Monday, April 20, 2015

Child Beggars Still Rampart In Senegal Despite Laws

Talibe students walk in a field littered with garbage, holding the buckets from which they ate a lunch of rice and fish in Guediawaye, a suburb on the outskirts of of Dakar, Senegal, Monday, April 20, 2015. They need to find more food before returning to school so they don’t get beaten. Human Rights Watch and a coalition of 40 organizations in Senegal are calling on the government and police to enforce laws adopted nearly a decade ago that prohibit forcing children to beg.
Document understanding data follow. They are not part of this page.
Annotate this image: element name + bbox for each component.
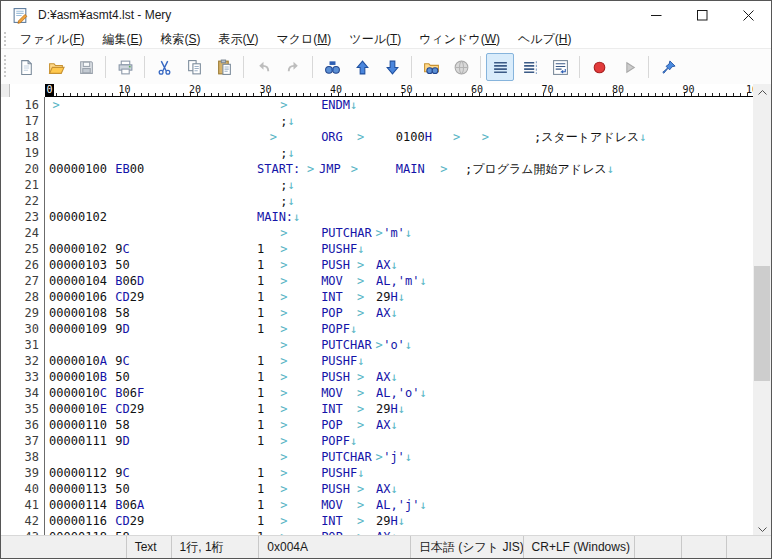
status-caret-position: 1行, 1桁: [171, 536, 259, 558]
open-button[interactable]: [42, 53, 70, 81]
editor-area[interactable]: 16>>ENDM↓17;↓18>ORG>0100H>>;スタートアドレス↓19;…: [1, 97, 753, 538]
wrap-chars-button[interactable]: [516, 53, 544, 81]
line-number: 39: [9, 465, 42, 481]
menu-item-s[interactable]: 検索(S): [151, 30, 209, 49]
scroll-up-icon[interactable]: [753, 84, 771, 101]
status-blank: [1, 536, 126, 558]
editor-line[interactable]: 4200000116CD291>INT>29H↓: [1, 513, 753, 529]
vertical-scrollbar[interactable]: [753, 84, 771, 538]
code-token: 'j'↓: [383, 449, 412, 465]
editor-line[interactable]: 21;↓: [1, 177, 753, 193]
editor-line[interactable]: 3600000110581>POP>AX↓: [1, 417, 753, 433]
code-token: MAIN: [396, 161, 425, 177]
code-token: AX↓: [376, 257, 398, 273]
menu-item-w[interactable]: ウィンドウ(W): [410, 30, 509, 49]
save-button[interactable]: [72, 53, 100, 81]
menu-item-e[interactable]: 編集(E): [93, 30, 151, 49]
cut-button[interactable]: [150, 53, 178, 81]
menu-item-f[interactable]: ファイル(F): [11, 30, 93, 49]
code-token: 00000110: [49, 417, 107, 433]
crlf-mark: ↓: [419, 498, 426, 512]
copy-button[interactable]: [180, 53, 208, 81]
code-token: MOV: [321, 273, 343, 289]
no-wrap-button[interactable]: [486, 53, 514, 81]
copy-icon: [186, 59, 203, 76]
editor-line[interactable]: 320000010A9C1>PUSHF↓: [1, 353, 753, 369]
close-button[interactable]: [725, 1, 771, 30]
code-token: 0100H: [396, 129, 432, 145]
menu-item-h[interactable]: ヘルプ(H): [509, 30, 581, 49]
crlf-mark: ↓: [419, 274, 426, 288]
code-token: MOV: [321, 385, 343, 401]
code-token: 1: [257, 305, 264, 321]
wrap-window-button[interactable]: [546, 53, 574, 81]
code-token: PUTCHAR: [321, 337, 372, 353]
toolbar-grip[interactable]: [3, 55, 8, 79]
toolbar-separator: [579, 56, 580, 78]
editor-line[interactable]: 18>ORG>0100H>>;スタートアドレス↓: [1, 129, 753, 145]
find-in-files-button[interactable]: [417, 53, 445, 81]
find-next-button[interactable]: [378, 53, 406, 81]
whitespace-mark: >: [357, 305, 364, 321]
editor-line[interactable]: 39000001129C1>PUSHF↓: [1, 465, 753, 481]
whitespace-mark: >: [357, 417, 364, 433]
editor-line[interactable]: 24>PUTCHAR>'m'↓: [1, 225, 753, 241]
crlf-mark: ↓: [287, 146, 294, 160]
find-prev-button[interactable]: [348, 53, 376, 81]
editor-line[interactable]: 31>PUTCHAR>'o'↓: [1, 337, 753, 353]
new-button[interactable]: [12, 53, 40, 81]
code-token: 00000100: [49, 161, 107, 177]
editor-line[interactable]: 2000000100EB00START:>JMP>MAIN>;プログラム開始アド…: [1, 161, 753, 177]
editor-line[interactable]: 2900000108581>POP>AX↓: [1, 305, 753, 321]
editor-line[interactable]: 2600000103501>PUSH>AX↓: [1, 257, 753, 273]
editor-line[interactable]: 19;↓: [1, 145, 753, 161]
record-macro-button[interactable]: [585, 53, 613, 81]
code-token: INT: [321, 401, 343, 417]
whitespace-mark: >: [280, 385, 287, 401]
find-button[interactable]: [318, 53, 346, 81]
editor-line[interactable]: 2700000104B06D1>MOV>AL,'m'↓: [1, 273, 753, 289]
status-line-ending: CR+LF (Windows): [523, 536, 635, 558]
undo-button[interactable]: [249, 53, 277, 81]
editor-line[interactable]: 25000001029C1>PUSHF↓: [1, 241, 753, 257]
crlf-mark: ↓: [287, 178, 294, 192]
play-macro-button[interactable]: [615, 53, 643, 81]
menu-item-v[interactable]: 表示(V): [210, 30, 268, 49]
editor-line[interactable]: 4100000114B06A1>MOV>AL,'j'↓: [1, 497, 753, 513]
browser-button[interactable]: [447, 53, 475, 81]
editor-line[interactable]: 17;↓: [1, 113, 753, 129]
editor-line[interactable]: 4000000113501>PUSH>AX↓: [1, 481, 753, 497]
code-token: B06D: [115, 273, 144, 289]
paste-icon: [216, 59, 233, 76]
editor-line[interactable]: 30000001099D1>POPF↓: [1, 321, 753, 337]
status-blank: [681, 536, 726, 558]
maximize-button[interactable]: [679, 1, 725, 30]
app-icon: [12, 7, 29, 24]
editor-line[interactable]: 22;↓: [1, 193, 753, 209]
minimize-button[interactable]: [633, 1, 679, 30]
editor-line[interactable]: 350000010ECD291>INT>29H↓: [1, 401, 753, 417]
editor-line[interactable]: 37000001119D1>POPF↓: [1, 433, 753, 449]
code-token: 00000108: [49, 305, 107, 321]
menu-item-m[interactable]: マクロ(M): [268, 30, 341, 49]
print-button[interactable]: [111, 53, 139, 81]
status-char-code: 0x004A: [258, 536, 410, 558]
editor-line[interactable]: 16>>ENDM↓: [1, 97, 753, 113]
editor-line[interactable]: 38>PUTCHAR>'j'↓: [1, 449, 753, 465]
redo-button[interactable]: [279, 53, 307, 81]
editor-line[interactable]: 330000010B501>PUSH>AX↓: [1, 369, 753, 385]
editor-line[interactable]: 2800000106CD291>INT>29H↓: [1, 289, 753, 305]
code-token: 1: [257, 513, 264, 529]
paste-button[interactable]: [210, 53, 238, 81]
editor-line[interactable]: 340000010CB06F1>MOV>AL,'o'↓: [1, 385, 753, 401]
menu-item-t[interactable]: ツール(T): [340, 30, 410, 49]
column-ruler: 0102030405060708090100: [1, 84, 753, 97]
pin-button[interactable]: [654, 53, 682, 81]
code-token: 00000102: [49, 209, 107, 225]
code-token: START:: [257, 161, 300, 177]
editor-line[interactable]: 2300000102MAIN:↓: [1, 209, 753, 225]
menubar-grip[interactable]: [3, 32, 8, 46]
scrollbar-thumb[interactable]: [754, 266, 770, 381]
crlf-mark: ↓: [607, 162, 614, 176]
code-token: 0000010E: [49, 401, 107, 417]
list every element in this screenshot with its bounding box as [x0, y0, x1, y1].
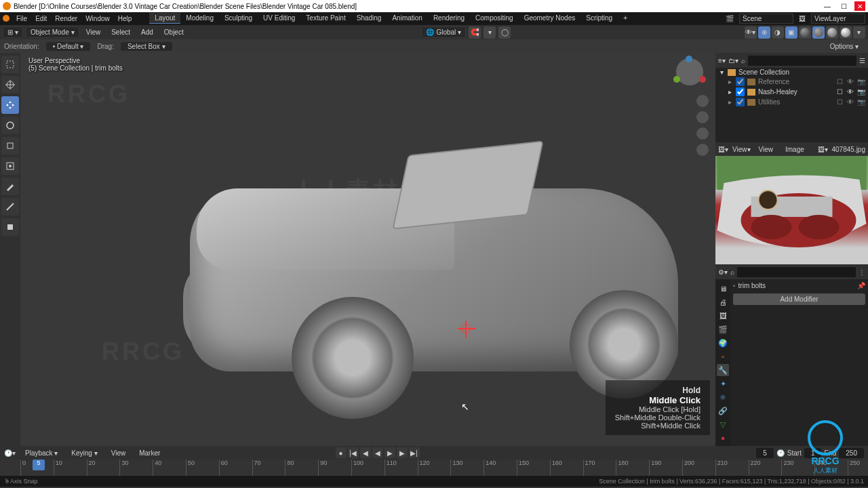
outliner-search[interactable] [748, 56, 856, 66]
gizmo-toggle[interactable]: ⊕ [758, 26, 770, 39]
timeline-track[interactable]: 5 01020304050607080901001101201301401501… [0, 460, 868, 476]
render-icon[interactable]: 📷 [857, 88, 865, 96]
visibility-dropdown[interactable]: 👁▾ [745, 26, 757, 39]
editor-type-icon[interactable]: 🖼▾ [718, 146, 728, 153]
prop-tab-particles[interactable]: ✦ [717, 378, 729, 390]
image-mode-dropdown[interactable]: View▾ [732, 146, 751, 153]
image-link-icon[interactable]: 🖼▾ [818, 146, 828, 153]
nav-pan[interactable] [696, 111, 709, 123]
prop-tab-render[interactable]: 🖥 [717, 283, 729, 295]
axis-y-icon[interactable] [673, 76, 680, 83]
prop-tab-object[interactable]: ▫ [717, 350, 729, 363]
jump-last-button[interactable]: ▶| [409, 447, 420, 458]
preview-range-icon[interactable]: 🕐 [776, 449, 785, 457]
workspace-shading[interactable]: Shading [351, 13, 387, 24]
shading-dropdown[interactable]: ▾ [853, 26, 865, 39]
collection-checkbox[interactable] [736, 77, 745, 86]
tool-move[interactable] [1, 96, 19, 114]
eye-icon[interactable]: 👁 [846, 88, 854, 96]
workspace-add[interactable]: + [618, 13, 633, 24]
menu-edit[interactable]: Edit [31, 15, 51, 22]
minimize-button[interactable]: — [822, 1, 833, 11]
workspace-texpaint[interactable]: Texture Paint [300, 13, 351, 24]
nav-zoom[interactable] [696, 95, 709, 107]
tool-transform[interactable] [1, 157, 19, 175]
proportional-toggle[interactable]: ◯ [498, 26, 511, 39]
axis-x-icon[interactable] [699, 76, 706, 83]
tl-view[interactable]: View [107, 449, 130, 457]
tool-cursor[interactable] [1, 76, 19, 94]
menu-render[interactable]: Render [51, 15, 81, 22]
workspace-animation[interactable]: Animation [387, 13, 427, 24]
outliner-type-icon[interactable]: ≡▾ [718, 57, 726, 64]
shading-solid[interactable] [812, 26, 825, 39]
img-menu-image[interactable]: Image [781, 146, 808, 153]
tool-select[interactable] [1, 56, 19, 73]
play-rev-button[interactable]: ◀ [372, 447, 383, 458]
header-add[interactable]: Add [137, 28, 157, 36]
nav-camera[interactable] [696, 127, 709, 140]
outliner-item-reference[interactable]: ▸ Reference ☐👁📷 [715, 77, 868, 87]
tl-marker[interactable]: Marker [135, 449, 164, 457]
menu-window[interactable]: Window [81, 15, 114, 22]
tl-playback[interactable]: Playback ▾ [21, 449, 62, 457]
render-icon[interactable]: 📷 [857, 78, 865, 85]
play-button[interactable]: ▶ [384, 447, 395, 458]
exclude-icon[interactable]: ☐ [835, 78, 844, 85]
nav-perspective[interactable] [696, 144, 709, 156]
tool-addcube[interactable] [1, 218, 19, 236]
filter-icon[interactable]: ☰ [859, 57, 865, 64]
props-type-icon[interactable]: ⚙▾ [718, 268, 728, 276]
tool-annotate[interactable] [1, 178, 19, 195]
editor-type-dropdown[interactable]: ⊞▾ [3, 26, 23, 38]
prop-tab-modifiers[interactable]: 🔧 [717, 364, 729, 376]
props-search[interactable] [737, 267, 856, 277]
drag-mode[interactable]: Select Box ▾ [121, 42, 172, 51]
collection-checkbox[interactable] [736, 98, 745, 106]
options-dropdown[interactable]: Options ▾ [825, 41, 864, 52]
axis-z-icon[interactable] [686, 56, 692, 62]
pin-icon[interactable]: 📌 [857, 282, 865, 289]
shading-rendered[interactable] [840, 26, 852, 39]
shading-wireframe[interactable] [799, 26, 811, 39]
eye-icon[interactable]: 👁 [846, 78, 854, 85]
render-icon[interactable]: 📷 [857, 98, 865, 106]
header-select[interactable]: Select [107, 28, 134, 36]
expand-icon[interactable]: ▸ [726, 78, 733, 85]
overlay-toggle[interactable]: ◑ [772, 26, 784, 39]
close-button[interactable]: ✕ [854, 1, 865, 11]
eye-icon[interactable]: 👁 [846, 98, 854, 106]
add-modifier-button[interactable]: Add Modifier [733, 293, 865, 305]
img-menu-view[interactable]: View [755, 146, 778, 153]
orientation-dropdown[interactable]: 🌐Global▾ [421, 26, 466, 38]
reference-image[interactable] [715, 156, 868, 264]
menu-help[interactable]: Help [114, 15, 136, 22]
playhead[interactable]: 5 [33, 460, 45, 470]
jump-first-button[interactable]: |◀ [348, 447, 359, 458]
options-icon[interactable]: ⋮ [859, 268, 865, 276]
end-frame[interactable]: 250 [839, 448, 864, 458]
jump-next-button[interactable]: ▶ [397, 447, 408, 458]
prop-tab-scene[interactable]: 🎬 [717, 323, 729, 336]
tl-keying[interactable]: Keying ▾ [67, 449, 101, 457]
outliner-item-utilities[interactable]: ▸ Utilities ☐👁📷 [715, 97, 868, 107]
workspace-rendering[interactable]: Rendering [428, 13, 470, 24]
workspace-sculpting[interactable]: Sculpting [219, 13, 258, 24]
scene-field[interactable] [739, 14, 793, 24]
outliner-display-icon[interactable]: 🗀▾ [728, 57, 738, 64]
workspace-scripting[interactable]: Scripting [580, 13, 618, 24]
tool-rotate[interactable] [1, 117, 19, 134]
jump-prev-button[interactable]: ◀ [360, 447, 371, 458]
prop-tab-data[interactable]: ▽ [717, 418, 729, 430]
collection-checkbox[interactable] [736, 87, 745, 96]
tool-scale[interactable] [1, 137, 19, 155]
shading-matprev[interactable] [826, 26, 838, 39]
tool-measure[interactable] [1, 198, 19, 216]
workspace-geonodes[interactable]: Geometry Nodes [519, 13, 581, 24]
outliner[interactable]: ▾ Scene Collection ▸ Reference ☐👁📷 ▸ Nas… [715, 68, 868, 142]
workspace-modeling[interactable]: Modeling [180, 13, 219, 24]
timeline-type-icon[interactable]: 🕐▾ [4, 449, 16, 457]
header-view[interactable]: View [82, 28, 105, 36]
nav-gizmo[interactable] [676, 58, 710, 92]
header-object[interactable]: Object [160, 28, 188, 36]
The groups issued a report Monday that said more than 30,000 Muslim boys who are sent to Quranic schools in Dakar region are exploited by teachers and forced to beg for food and money.


DAKAR, SENEGAL (AP) — Twelve-year-old Youssuf and 7-year-old Mamadou start their day at 5 a.m. walking from a Dakar, Senegal suburb into the city to beg for money. The older boy must come back with 700 CFA ($1) and the younger 500CFA ($0.80), or they may get beaten. They then must go beg for food.
"We have no choice," said Youssuf who was sent by his family from Guinea-Bissau to study the Quran at a school known as a daara. Human Rights Watch and a coalition of 40 organizations in Senegal, known as the Platform for the Promotion and Protection of Human Rights, are calling on the government and police to enforce laws adopted nearly a decade ago that prohibit forcing children to beg. More must be done to make sure abusive schools are held accountable, the groups said in a report Monday.
"Police can't just stand by," said Corrine Dufka, West Africa regional director for Human Rights Watch. A 2014 government census of Quranic schools found over 30,000 boys subjected to forced begging for food and money in Dakar, the report said. The children live in poor conditions, at least seven have been killed since February 2014, according to social workers and child rights advocates who spoke with Human Rights Watch. Many have open wounds on their knees, feet, live in unsanitary conditions and reported beatings to the rights group.
Senegal has prosecuted only a handful of cases involving children who are trafficked and forced to beg like this despite the 2005 law outlawing the practice, the groups said. "The message government is sending, by its failure to investigate and prosecute the people behind these abuses, is that the lives of these children are not worth protecting," said coalition head Mamadou Wane.
There is a tradition of sending children to learn the Quran at boarding schools. The groups said many of the schools are legitimate, but that "thousands of so-called teachers use religious education as a cover for economic exploitation of the children in their charge," with no fear or prosecution.
The government should remove children from the schools that exploit and abuse, and the National Assembly should pass a draft law regulating Quranic schools, the groups said.